This new startup is bringing predictive data science to real estate.
We live in a world where complex predictions can often be expressed with a single number. Banks use FICO scores as being predictive of whether you will repay a loan on time. Universities use SAT scores as (supposedly) being predictive of how you will do in college. Nightclub owners use a band’s social media numbers as indicative of whether they should book the band (seriously).
Peter Lufkin, a data scientist in Santa Barbara, has developed a system to predict the condition of real estate property without a physical inspection. If you’re looking at buying a house somewhere you can look up its predicted selling price using a site such a Zillow, but there’s no way to know its condition and potential deferred maintenance without sending a contractor out for a physical inspection. Peter has founded a new startup, Pomar Lane, to commercialize his product, which is called the Pomar Condition Scoring System.

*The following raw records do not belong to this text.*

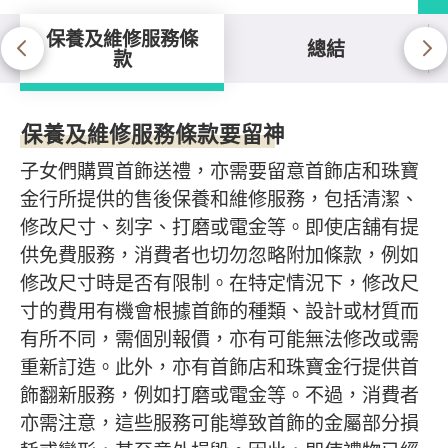
保養及維修服務條
總結
款
保養及維修服務條款
保養及維修服務條款要留神
子女們購買首飾送禮，亦需要留意首飾店和珠寶
金行所提供的售後保養和維修服務，包括清潔、
修改尺寸、刻字、打磨或電金等。即使店舖有提
供免費服務，消費者也切勿忽略附加條款，例如
修改尺寸時是否有限制。在特定情況下，修改尺
寸的費用有機會根據首飾的種類、設計或材質而
有所不同，需個別報價，亦有可能無法修改或需
重新訂造。此外，亦有首飾店和珠寶金行提供首
飾翻新服務，例如打磨或電金等。不過，消費者
亦需注意，這些服務可能導致首飾的金屬部分損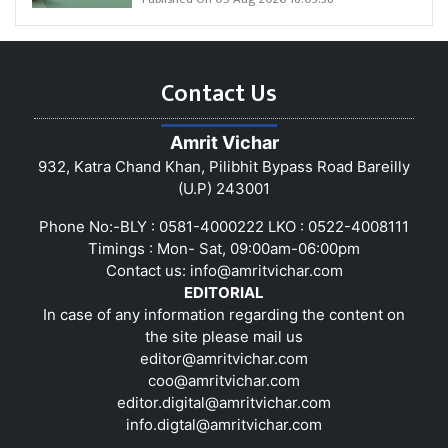
Contact Us
Amrit Vichar
932, Katra Chand Khan, Pilibhit Bypass Road Bareilly
(U.P) 243001
Phone No:-BLY : 0581-4000222 LKO : 0522-4008111
Timings : Mon- Sat, 09:00am-06:00pm
Contact us:
info@amritvichar.com
EDITORIAL
In case of any information regarding the content on
the site please mail us
editor@amritvichar.com
coo@amritvichar.com
editor.digital@amritvichar.com
info.digtal@amritvichar.com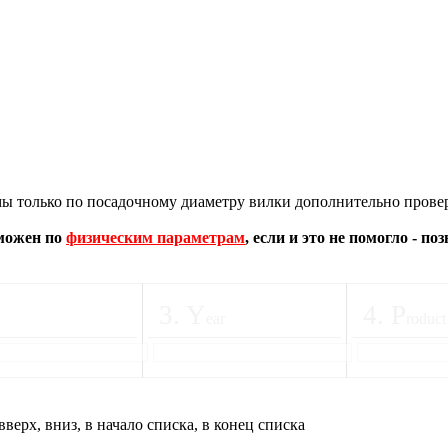
 только по посадочному диаметру вилки дополнительно провер
зможен по
физическим параметрам
, если и это не помогло - п
3
.
Y
4
.
P
ear
roduct
вверх, вниз, в начало списка, в конец списка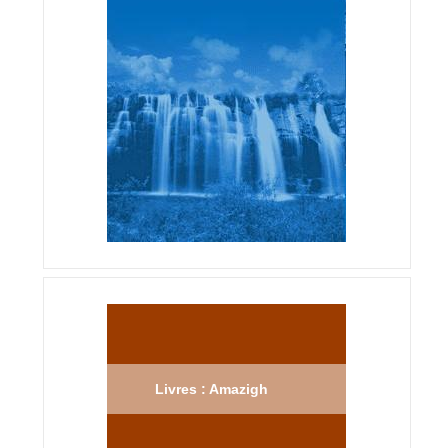
Livres : Amazigh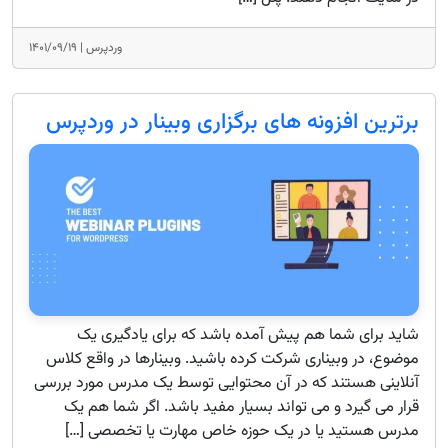
وردپرس |
۱۴۰۱/۰۹/۱۹
برترین افزونه های برگزاری وبینار در وردپرس
شاید برای شما هم پیش آمده باشد که برای یادگیری یک
موضوع، در وبیناری شرکت کرده باشید. وبینارها در واقع کلاس
آنلاینی هستند که در آن محتوایی توسط یک مدرس مورد بررسی
قرار می گیرد و می تواند بسیار مفید باشد. اگر شما هم یک
مدرس هستید یا در یک حوزه خاص مهارت یا تخصصی […]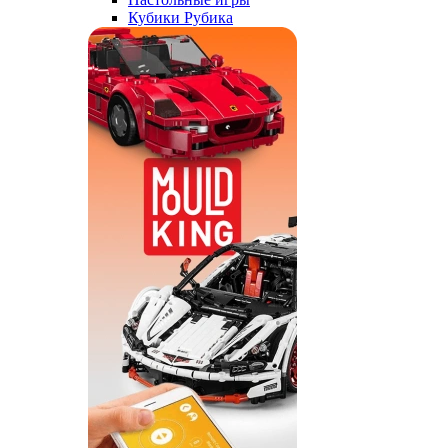
Кубики Рубика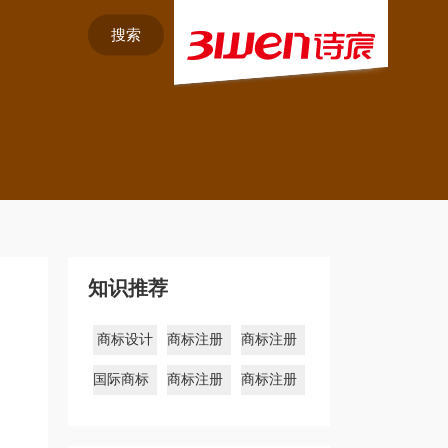
搜索
知识推荐
商标设计
商标注册
商标注册
库
多久
国际商标
商标注册
商标注册
注册
流程
材料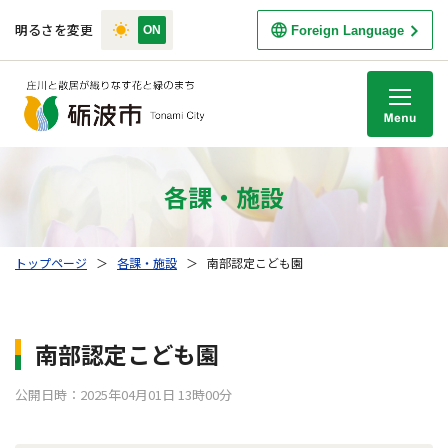
明るさを変更
Foreign Language
M
各課・施設
トップページ
＞
各課・施設
＞
南部認定こども園
南部認定こども園
公開日時：2025年04月01日 13時00分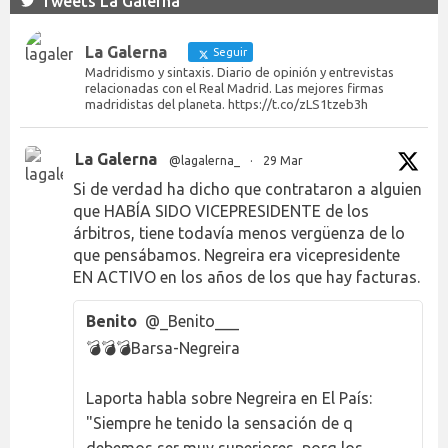
Tweets La Galerna
La Galerna
Seguir
Madridismo y sintaxis. Diario de opinión y entrevistas
relacionadas con el Real Madrid. Las mejores firmas
madridistas del planeta. https://t.co/zLS1tzeb3h
La Galerna
@lagalerna_
·
29 Mar
Si de verdad ha dicho que contrataron a alguien
que HABÍA SIDO VICEPRESIDENTE de los
árbitros, tiene todavía menos vergüenza de lo
que pensábamos. Negreira era vicepresidente
EN ACTIVO en los años de los que hay facturas.
Benito
@_Benito___
💣💣💣Barsa-Negreira
Laporta habla sobre Negreira en El País:
"Siempre he tenido la sensación de q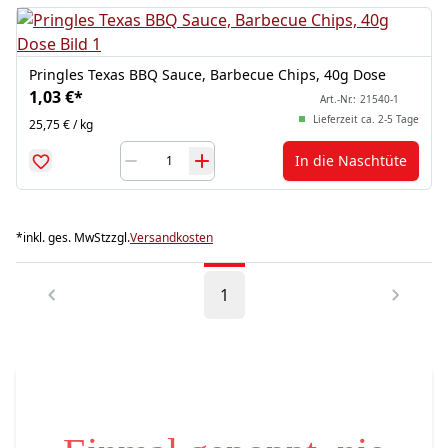
Pringles Texas BBQ Sauce, Barbecue Chips, 40g Dose
1,03 €
*
Art.-Nr.:
21540-1
Lieferzeit ca. 2-5 Tage
25,75 € / kg
In die Naschtüte
*
inkl. ges. MwSt
zzgl.
Versandkosten
1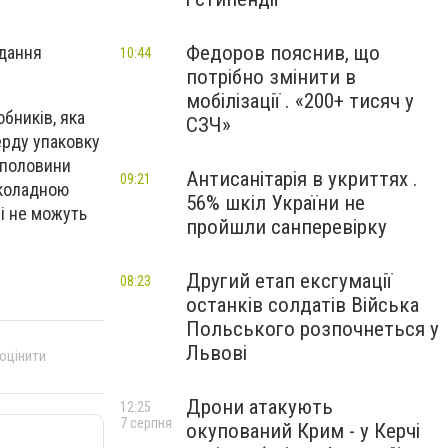
Федоров пояснив, що
одання
10:44
потрібно змінити в
мобілізації . «200+ тисяч у
бників, яка
СЗЧ»
ерду упаковку
 половини
Антисанітарія в укриттях .
09:21
околадною
56% шкіл України не
і не можуть
пройшли санперевірку
Другий етап ексгумації
08:23
останків солдатів Війська
Польського розпочнеться у
Львові
 оцінити
Дрони атакують
12:25
7 серпня
окупований Крим - у Керчі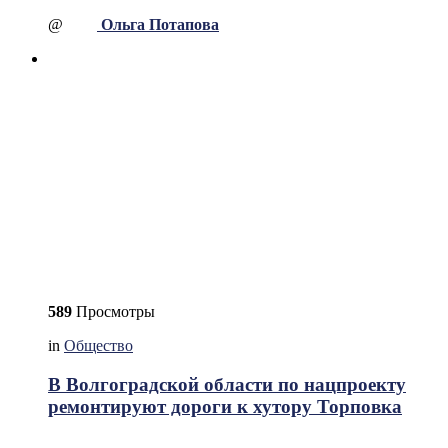
@
Ольга Потапова
589
Просмотры
in
Общество
В Волгоградской области по нацпроекту
ремонтируют дороги к хутору Торповка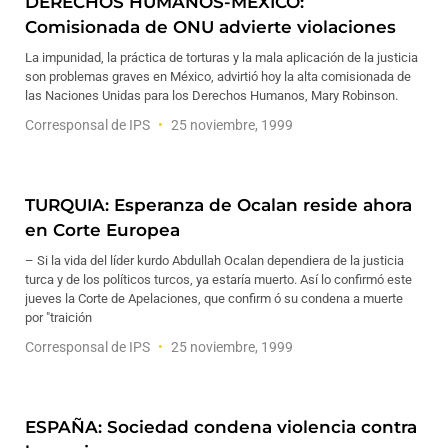
DERECHOS HUMANOS-MEXICO:
Comisionada de ONU advierte violaciones
La impunidad, la práctica de torturas y la mala aplicación de la justicia
son problemas graves en México, advirtió hoy la alta comisionada de
las Naciones Unidas para los Derechos Humanos, Mary Robinson.
Corresponsal de IPS
25 noviembre, 1999
TURQUIA: Esperanza de Ocalan reside ahora
en Corte Europea
– Si la vida del líder kurdo Abdullah Ocalan dependiera de la justicia
turca y de los políticos turcos, ya estaría muerto. Así lo confirmó este
jueves la Corte de Apelaciones, que confirm ó su condena a muerte
por "traición
Corresponsal de IPS
25 noviembre, 1999
ESPAÑA: Sociedad condena violencia contra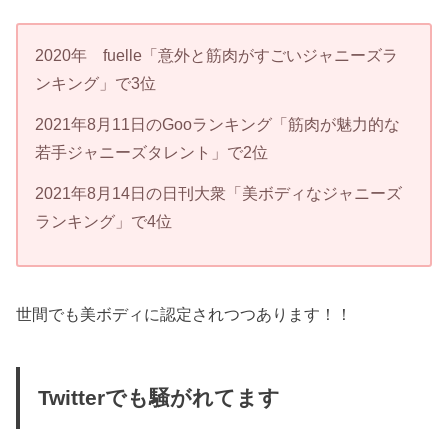
2020年 fuelle「意外と筋肉がすごいジャニーズラ
ンキング」で3位
2021年8月11日のGooランキング「筋肉が魅力的な
若手ジャニーズタレント」で2位
2021年8月14日の日刊大衆「美ボディなジャニーズ
ランキング」で4位
世間でも美ボディに認定されつつあります！！
Twitterでも騒がれてます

In a pilot project in one large county in California, the Pomar parametric models were solidly predictive (r=.8) of home condition, at a dramatic cost savings over expensive physical inspections. The Pomar System can reduce insurance claims, improve investor decisions, and make home valuation models much more accurate.
The potential users of the Pomar System are broad — from portfolio owners to individual home buyers, from insurance companies to financial services institutions. Three years into development, Pomar Lane is ready to go from their initial pilot project to national scale. I predict great success for them.